Pre 1863 roots
To trace the story of our church we must go back to well before the date of our foundation. Our roots are in the 'Rossendale Church' which consisted of a large group of 'Independent' congregations who were scattered along the length of the Rossendale valley. In time this Church became of the Baptist persuasion, and its individual congregations became separate churches by about 1720. Of the Yorkshire congregations belonging to the Rossendale Church those at Rodhill End and Stoneslack became separate churches by 1717 and they had an offspring in 1743 at Salendine Nook. Salendine Nook in turn helped to establish churches at Blackley, Pole Moor and Lockwood between the years 1789 and 1795.
The early part of the 19th Century brought a quickening of the tempo of change that was to change Britain from an agricultural nation to the first great industrial empire in the world: every part of the country was affected in one way or another. At Elland Edge there was an unprecedented demand for building stone to build factories and houses, and of stone for the construction of roads and railways.
This period of industrial expansion and activity was accompanied by an agitation for better working and living conditions and better standards of education; to meet this demand Robert Owen founded the first Sunday Schools in which men undertook to teach young people the basic knowledge necessary to an educated, enquiring mind, and at the same time gave a good grounding in the teaching and practice of the Christian faith.
Thus at Elland Edge there was founded in 1837 a non-sectarian Sunday School and in 1841 the first school was built.
About the same time there were living in the district a small group of devout men and women of the Baptist persuasion who attached themselves either to the church at Blackley or the church at Salendine Nook, and were baptised there. Undeterred by either bad weather or rough roads they made the journey whenever possible to attend communion in the mother church and in the intervals held services and meetings in each other's homes.
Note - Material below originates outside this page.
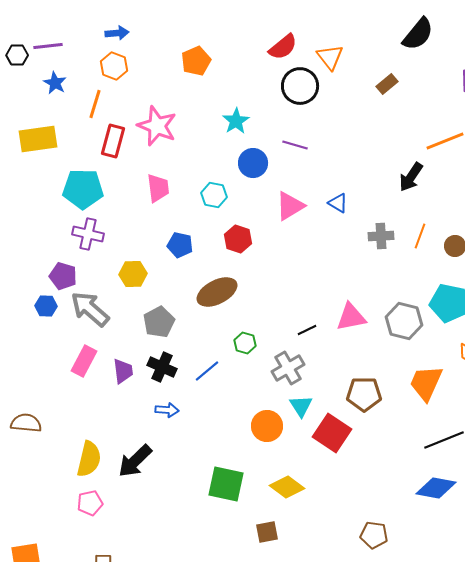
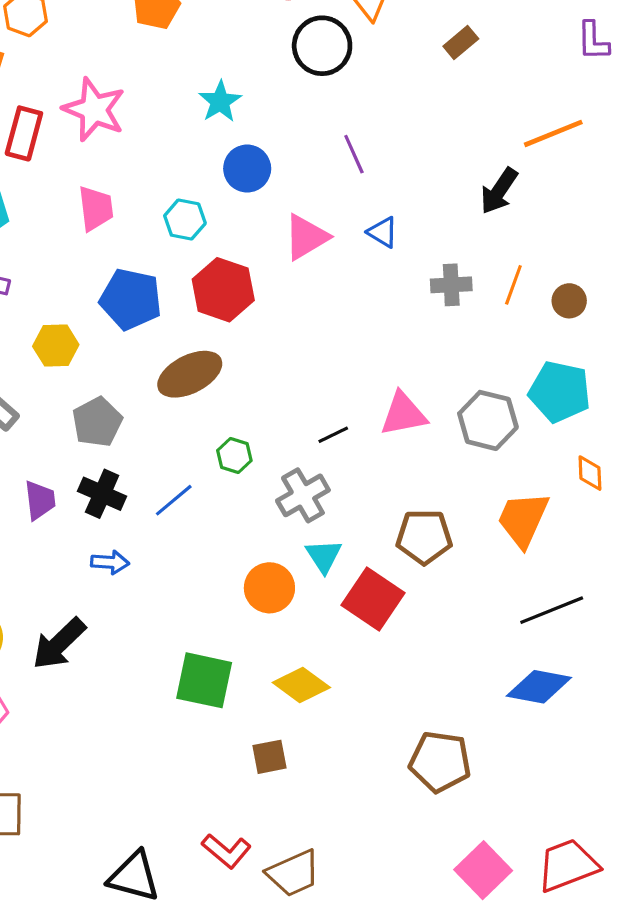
purple line: (295, 145) -> (354, 154), moved, turned 50
red hexagon: (238, 239) -> (223, 290), size x1.4
blue pentagon: (180, 245) -> (131, 299), size x1.5
brown pentagon: (374, 535) -> (440, 762), size x1.4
For a time the upstairs room of a house in Banks End Road was the regular meeting house, and later the upstairs room of the house occupied by Mrs Zilpah Mitchell was used.
Such was the devotion that by 1862 it was felt that there was sufficient support to establish a church at Upper Edge and, after a long period of prayer and preparation, on October 19th 1863, the Baptist Church at Upper Edge was founded in the presence of the ministers of the mother churches at Blackley and Salendine Nook.